Exercise goal: Word for word, give the records again, dropping any picture they hold.

Given entries:
BEGIN
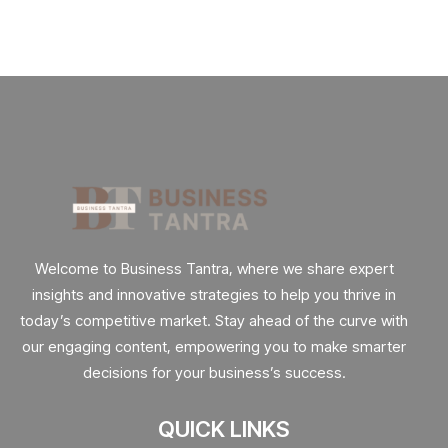
Welcome to Business Tantra, where we share expert
insights and innovative strategies to help you thrive in
today’s competitive market. Stay ahead of the curve with
our engaging content, empowering you to make smarter
decisions for your business’s success.
QUICK LINKS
END
Task answer:
Welcome to Business Tantra, where we share expert
insights and innovative strategies to help you thrive in
today’s competitive market. Stay ahead of the curve with
our engaging content, empowering you to make smarter
decisions for your business’s success.
QUICK LINKS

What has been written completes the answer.